On October 3, four months after Roe v. Wade was overturned, the Supreme Court's six-vote conservative supermajority reconvenes to hear a fresh batch of cases that may further overturn established precedent and fundamentally alter the law.
The court overturned a half-worth century's of precedent pertaining to women's rights in its previous term, and this time around, it appears poised to overturn another half-worth century's of racial precedent.
Affirmative action in higher education may be abolished, the Voting Rights Act may be further undermined, state legislatures may be given the authority to enact restrictive voting laws and gerrymandered voting districts without judicial oversight, and prisoners who have been wrongfully convicted and who are disproportionately Black may no longer be able to petition to have their sentences overturned.
The court will hear crucial cases that could severely impede antitrust enforcement efforts, further impede federal regulatory action, and make it simpler for states to deny residents Medicare and Medicaid services in addition to cases that could dramatically undo decades of progress on racial equity.
The court's dramatic rewriting of American law is unlikely to be stopped by its conservative supermajority.
After the Supreme Court's ruling in Dobbs v.
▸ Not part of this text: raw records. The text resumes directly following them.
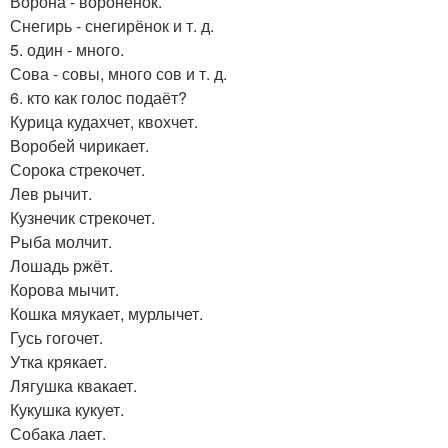
Ворона - воронёнок.
Снегирь - снегирёнок и т. д.
5. один - много.
Сова - совы, много сов и т. д.
6. кто как голос подаёт?
Курица кудахчет, квохчет.
Воробей чирикает.
Сорока стрекочет.
Лев рычит.
Кузнечик стрекочет.
Рыба молчит.
Лошадь ржёт.
Корова мычит.
Кошка мяукает, мурлычет.
Гусь гогочет.
Утка крякает.
Лягушка квакает.
Кукушка кукует.
Собака лает.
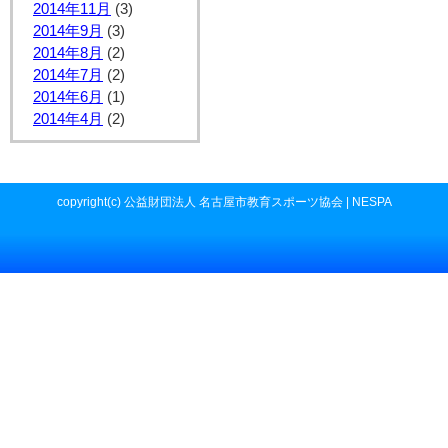
2014年11月
(3)
2014年9月
(3)
2014年8月
(2)
2014年7月
(2)
2014年6月
(1)
2014年4月
(2)
copyright(c) 公益財団法人 名古屋市教育スポーツ協会 | NESPA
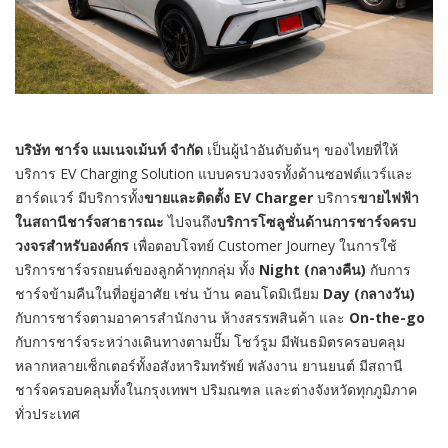
บริษัท ชาร์จ แมเนจเม้นท์ จำกัด
เป็นผู้นำอันดับต้นๆ ของไทยที่ให้
บริการ EV Charging Solution แบบครบวงจรทั้งด้านซอฟต์แวร์และ
ฮาร์ดแวร์ มีบริการทั้ง
ขายและติดตั้ง
EV Charger
บริการ
ขายไฟฟ้า
ในสถานีชาร์จสาธารณะ
ไปจนถึง
บริการโซลูชั่นด้านการชาร์จครบ
วงจรสำหรับองค์กร
เพื่อตอบโจทย์ Customer Journey ในการใช้
บริการชาร์จรถยนต์ของลูกค้าทุกกลุ่ม ทั้ง
Night (กลางคืน)
กับการ
ชาร์จข้ามคืนในที่อยู่อาศัย เช่น บ้าน คอนโดมิเนียม
Day (กลางวัน)
กับการชาร์จตามอาคารสำนักงาน ห้างสรรพสินค้า และ
On-the-go
กับการชาร์จระหว่างเดินทางตามปั๊ม โชว์รูม มีพันธมิตรครอบคลุม
หลากหลายเซ็กเตอร์ทั้งอสังหาริมทรัพย์ พลังงาน ยานยนต์ มีสถานี
ชาร์จครอบคลุมทั้งในกรุงเทพฯ ปริมณฑล และต่างจังหวัดทุกภูมิภาค
ทั่วประเทศ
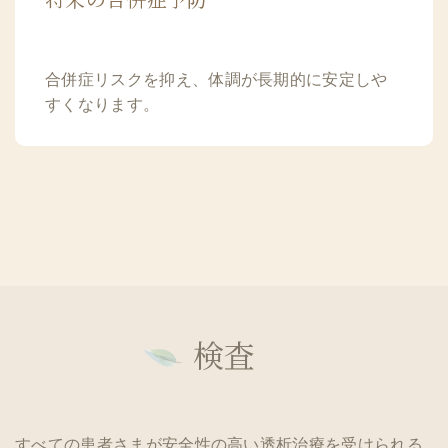
将来の合併症予防
合併症リスクを抑え、体調が長期的に安定しや
すくなります。
検査
すべての患者さまが安全性の高い透析治療を受けられる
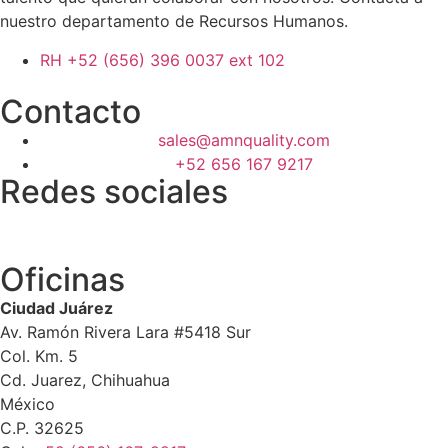
nuestro departamento de Recursos Humanos.
RH +52 (656) 396 0037 ext 102
Contacto
sales@amnquality.com
+52 656 167 9217
Redes sociales
Oficinas
Ciudad Juárez
Av. Ramón Rivera Lara #5418 Sur
Col. Km. 5
Cd. Juarez, Chihuahua
México
C.P. 32625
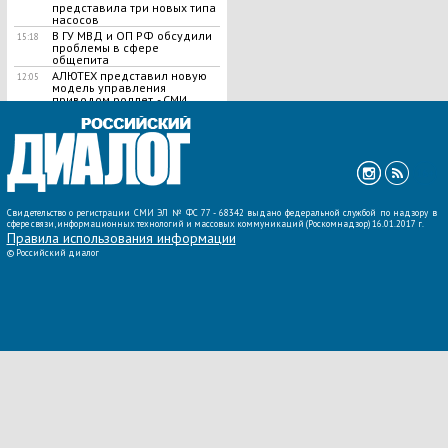
представила три новых типа
насосов
В ГУ МВД и ОП РФ обсудили
15:18
проблемы в сфере
общепита
АЛЮТЕХ представил новую
12:05
модель управления
приводом роллет, - СМИ
ВСЕ НОВОСТИ »
Свидетельство о регистрации СМИ ЭЛ № ФС 77 - 68342 выдано федеральной службой по надзору в
сфере связи, информационных технологий и массовых коммуникаций (Роскомнадзор) 16.01.2017 г.
Правила использования информации
©
Российский диалог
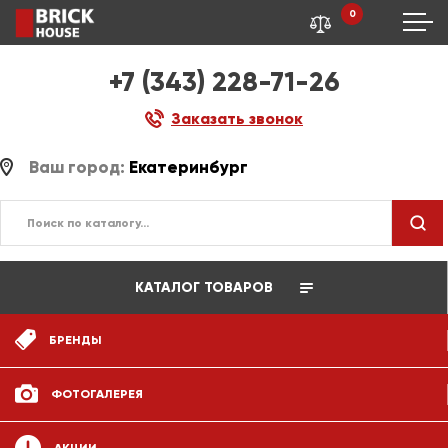
0
+7 (343) 228-71-26
Заказать звонок
Ваш город:
Екатеринбург
КАТАЛОГ ТОВАРОВ
БРЕНДЫ
ФОТОГАЛЕРЕЯ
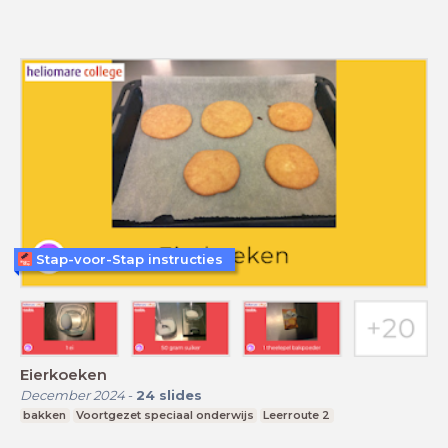
Stap-voor-Stap instructies
Eierkoeken
December 2024
-
24
slides
bakken
Voortgezet speciaal onderwijs
Leerroute 2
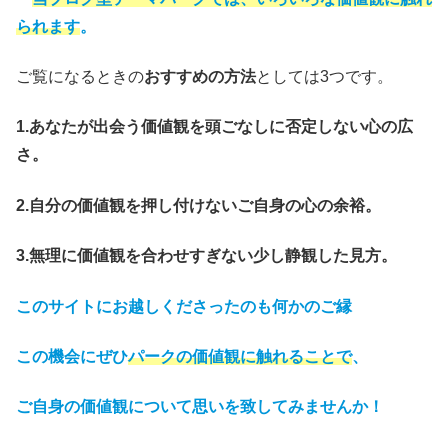
られます
。
ご覧になるときの
おすすめの方法
としては3つです。
1.あなたが出会う価値観を頭ごなしに否定しない心の広
さ。
2.自分の価値観を押し付けないご自身の心の余裕。
3.無理に価値観を合わせすぎない少し静観した見方。
このサイトにお越しくださったのも何かのご縁
この機会にぜひ
パークの価値観に
触れることで
、
ご自身の価値観について思いを致してみませんか！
Jackson Women's Health Organization, which eliminated federal protections for abortion rights, public support for the court plummeted. The justices fought all summer long about the legitimacy of the court, or, in the case of Justice Samuel Alito, about the demise of Roe.
These conservatives spent years building an impenetrable judicial bloc that could destroy the last vestiges of the New Deal administration and reverse the gains made by the civil rights movement, and now they have it.
Justice Ketanji Brown Jackson's first full term begins with the October term. She is disqualified from hearing one of the two affirmative action cases because she previously heard it on appeal while serving on the U.S. Court of Appeals for the District of Columbia Circuit due to her prior position on that court. She can take part because those two cases have been separated.
The most crucial cases in the court's October session are those mentioned above.
Students for Fair Admissions Inc. v. Harvard University, and Students for Fair Admissions Inc. v. University of North Carolina
Arguments scheduled for October 31
There is a good chance that the two cases opposing the affirmative action policies at Harvard University, a private university, and the University of North Carolina System, a public university system, will lead to the overturning of decades-old precedent supporting the taking of race into account when deciding who gets into colleges.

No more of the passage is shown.